Der Tisch ist gedeckt und die Fliesen sind gewischt. Das Bad ist geschrubbt und das Grillfleisch brutzelt schon munter vor sich hin. Wir freuen uns wie ein Schnitzel, denn nach langer Zeit treffen wir einen alten Bekannten wieder. Man kennt sich schon seit Jahren und jede Begegnung ist ein herrliches Revival altgedienter Rituale. Eines dieser Rituale ist die Sprache. Schon immer haben wir mit unserem Bekannten auf Englisch geschnackt. Keiner spricht die Mundart des anderen. Doch dann, plötzlich, steht er vor der Tür und plappert auf Deutsch los. Weiß der Geier, wo er das gelernt hat, aber man kennt sich ja. Es wird schon alles glatt gehen. Denkste! Der Bekannte ist zwar noch immer irgendwie derselbe – aber gleichzeitig auch irgendwie nicht mehr. Denn wir müssen jedes seiner Worte neu bewerten und interpretieren. Dadurch, dass der Sprachcode ein gänzlich anderer ist, kommt die Denke und die Meinung unseres alten Buddys auf einmal komplett anders rüber. Und dann fällt uns natürlich noch auf, dass unser guter Kumpel gar kein Mensch und auch kein Fall aus dem Soziologiekurs ist, sondern der neueste Teil einer Kultserie. Der gute Bekannte heißt nämlich Total War und die neue Sprache, die er spricht, heißt Fantastik.

Spieglein, Spieglein…

Sapperlot!, denken wir uns. Total War und Fantastik. Das war über gefühlte Äonen und reelle fünfzehn Jahre unmöglich. Zwar gab es durch das aufgeweckte Moddertum der TW-Szene schon immer Fantasyspirenzchen (man erinnere sich nur an die legendäre Total Conversion von Medieval II ins Herr-der-Ringe-Universum), aber der Grundstock der Serie blieb rein historisch. Doch nachdem man die erfolgreichen Serienteile Shogun, Medieval und Rome schon gedoppelt hatte und alle Welt über Empire II oder sogar Medieval III spekulierte, überraschte das englische Entwicklerstudio Creative Assembly die Fangemeinde mit dem Erwerb der Lizenzen vom Rechteinhaber Games Workshop. Dessen Werk: Warhammer. Die Serie setzte zum ersten Mal ihre Segel in Richtung Fantasy. Und damit in völlig neues Gameplay – das hätte man zumindest meinen können.

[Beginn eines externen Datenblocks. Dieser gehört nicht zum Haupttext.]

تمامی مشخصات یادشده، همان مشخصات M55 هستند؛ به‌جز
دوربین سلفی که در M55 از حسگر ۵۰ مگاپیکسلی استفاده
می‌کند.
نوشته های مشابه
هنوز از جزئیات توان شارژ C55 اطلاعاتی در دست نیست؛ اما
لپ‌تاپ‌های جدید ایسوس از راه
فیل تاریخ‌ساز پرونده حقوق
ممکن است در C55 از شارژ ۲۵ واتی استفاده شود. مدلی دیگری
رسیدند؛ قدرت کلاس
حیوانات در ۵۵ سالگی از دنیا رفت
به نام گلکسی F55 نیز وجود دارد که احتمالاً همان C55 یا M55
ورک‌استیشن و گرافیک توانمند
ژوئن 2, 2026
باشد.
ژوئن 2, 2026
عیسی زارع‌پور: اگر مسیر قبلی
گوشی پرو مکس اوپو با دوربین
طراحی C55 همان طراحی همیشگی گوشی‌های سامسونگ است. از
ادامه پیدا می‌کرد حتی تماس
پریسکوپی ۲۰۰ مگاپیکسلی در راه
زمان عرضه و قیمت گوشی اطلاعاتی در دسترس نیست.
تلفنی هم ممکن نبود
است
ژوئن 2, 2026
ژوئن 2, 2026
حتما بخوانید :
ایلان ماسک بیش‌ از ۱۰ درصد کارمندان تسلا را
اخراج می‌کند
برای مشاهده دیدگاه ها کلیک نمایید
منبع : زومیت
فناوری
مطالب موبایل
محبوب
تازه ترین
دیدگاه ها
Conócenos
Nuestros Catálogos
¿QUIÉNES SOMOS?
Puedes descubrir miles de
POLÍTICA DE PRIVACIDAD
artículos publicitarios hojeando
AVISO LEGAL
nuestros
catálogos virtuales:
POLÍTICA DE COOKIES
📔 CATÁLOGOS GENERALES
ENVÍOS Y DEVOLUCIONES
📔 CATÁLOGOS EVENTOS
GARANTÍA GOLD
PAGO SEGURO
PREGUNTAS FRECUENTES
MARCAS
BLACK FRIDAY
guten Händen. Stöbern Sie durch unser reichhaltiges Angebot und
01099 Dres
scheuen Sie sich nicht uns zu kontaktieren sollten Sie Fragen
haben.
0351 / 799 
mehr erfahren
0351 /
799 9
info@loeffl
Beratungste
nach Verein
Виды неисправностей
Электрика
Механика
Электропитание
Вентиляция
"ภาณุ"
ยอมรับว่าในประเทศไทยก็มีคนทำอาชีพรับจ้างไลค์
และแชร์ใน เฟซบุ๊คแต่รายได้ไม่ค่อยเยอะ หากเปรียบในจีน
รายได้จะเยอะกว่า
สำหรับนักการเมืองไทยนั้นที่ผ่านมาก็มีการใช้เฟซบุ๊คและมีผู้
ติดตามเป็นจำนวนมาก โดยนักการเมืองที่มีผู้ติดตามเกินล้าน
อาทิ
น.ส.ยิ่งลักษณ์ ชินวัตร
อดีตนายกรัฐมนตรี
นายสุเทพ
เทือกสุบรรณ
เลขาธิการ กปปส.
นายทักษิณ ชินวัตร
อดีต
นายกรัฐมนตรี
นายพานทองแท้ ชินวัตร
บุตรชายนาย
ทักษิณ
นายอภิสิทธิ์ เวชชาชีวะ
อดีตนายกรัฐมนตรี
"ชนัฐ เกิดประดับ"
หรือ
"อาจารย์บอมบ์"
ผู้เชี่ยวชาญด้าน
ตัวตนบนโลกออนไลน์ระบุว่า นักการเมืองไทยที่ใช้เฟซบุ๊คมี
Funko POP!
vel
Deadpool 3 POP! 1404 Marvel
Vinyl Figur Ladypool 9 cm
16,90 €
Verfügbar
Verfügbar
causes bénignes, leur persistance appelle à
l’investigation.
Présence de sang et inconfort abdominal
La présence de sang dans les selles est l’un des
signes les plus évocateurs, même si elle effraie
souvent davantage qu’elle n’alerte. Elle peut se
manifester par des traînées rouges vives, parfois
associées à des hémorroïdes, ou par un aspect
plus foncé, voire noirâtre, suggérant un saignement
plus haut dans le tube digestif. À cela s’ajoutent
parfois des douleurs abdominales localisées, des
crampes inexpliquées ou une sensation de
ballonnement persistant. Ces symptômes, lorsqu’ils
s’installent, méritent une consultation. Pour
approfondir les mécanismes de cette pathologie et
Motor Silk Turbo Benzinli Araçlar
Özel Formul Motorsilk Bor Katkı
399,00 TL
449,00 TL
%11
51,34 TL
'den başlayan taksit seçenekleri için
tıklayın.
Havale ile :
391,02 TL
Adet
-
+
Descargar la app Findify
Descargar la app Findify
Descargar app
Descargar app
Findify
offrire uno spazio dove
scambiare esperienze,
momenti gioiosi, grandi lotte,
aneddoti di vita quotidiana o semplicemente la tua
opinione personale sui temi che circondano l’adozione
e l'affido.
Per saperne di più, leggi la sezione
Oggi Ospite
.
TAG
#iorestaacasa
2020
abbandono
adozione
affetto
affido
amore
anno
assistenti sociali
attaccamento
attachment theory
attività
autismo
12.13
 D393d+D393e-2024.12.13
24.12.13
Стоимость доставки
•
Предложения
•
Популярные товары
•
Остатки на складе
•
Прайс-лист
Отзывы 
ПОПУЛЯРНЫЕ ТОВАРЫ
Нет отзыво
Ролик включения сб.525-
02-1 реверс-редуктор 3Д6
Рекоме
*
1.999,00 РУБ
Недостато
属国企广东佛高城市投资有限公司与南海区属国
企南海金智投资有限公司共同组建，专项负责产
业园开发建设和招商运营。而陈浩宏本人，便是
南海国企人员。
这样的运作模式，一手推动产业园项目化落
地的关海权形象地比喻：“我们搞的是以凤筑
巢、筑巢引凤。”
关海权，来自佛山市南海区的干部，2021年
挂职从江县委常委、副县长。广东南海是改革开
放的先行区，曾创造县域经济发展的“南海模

Total War: Warhammer ist zwar nicht der große Wurf - aber immer noch richtig, richtig gut
Altbewehrt und schlachterprobt: Das neue, alte Interface

Doch auch hier überrascht Creative Assembly wieder. Denn man findet sich als altgedienter Serienfuchs in einem fantastischen Spiegel des Serienvorgängers Attila wieder. Zumindest strategisch gesehen. Die Schlachten sprechen indes eine andere Sprache. Doch dazu später mehr. Denn zwar blicken wir in einen Spiegel, aber der ist nicht ganz auf Hochglanz poliert. Es fehlen einige Konturen, die Bildschärfe ist nicht ganz so tief – genauso wie das Strategiegameplay.

Aller Anfang ist einfach

Das bringt nicht nur Nachteile mit sich. Der Einstieg geht damit für Neulinge der Franchise erfreulich einfach von der Hand. Die (optionalen) Einführungen weisen einem geschniegelt wie noch nie den Weg ins Total-War-Universum: Wir bauen rundenweise unser Reich auf, indem wir unserer Wirtschaft verwalten und uns provinzweise auf Kosten unserer KI-Nachbarn ausdehnen, um unsere Ziele zu erreichen – und gelegentlich die Weltherrschaft zu erlangen.

Wie gehabt entscheidet man sich dabei anfangs für eine von vier Fraktionen, um dann seinen Siegeszug auf der Kampagnenkarte entgegenzutreten oder seinem Untergang zu begegnen. Doch haben wir richtig gehört? Vier? Nur vier Fraktonen!? In einem Total War? Doch in der Tat, die Zahl ist korrekt. Und sie wirkt Wunder im Wohlfühlkurs für angenehmes Einsteigen. Denn Entscheidungen wie in Total War – Rome II, bei denen man zwischen zig Barbarenstämmen mit vernachlässigbar kleinen Unterschieden zu wählen hatte, sind passé.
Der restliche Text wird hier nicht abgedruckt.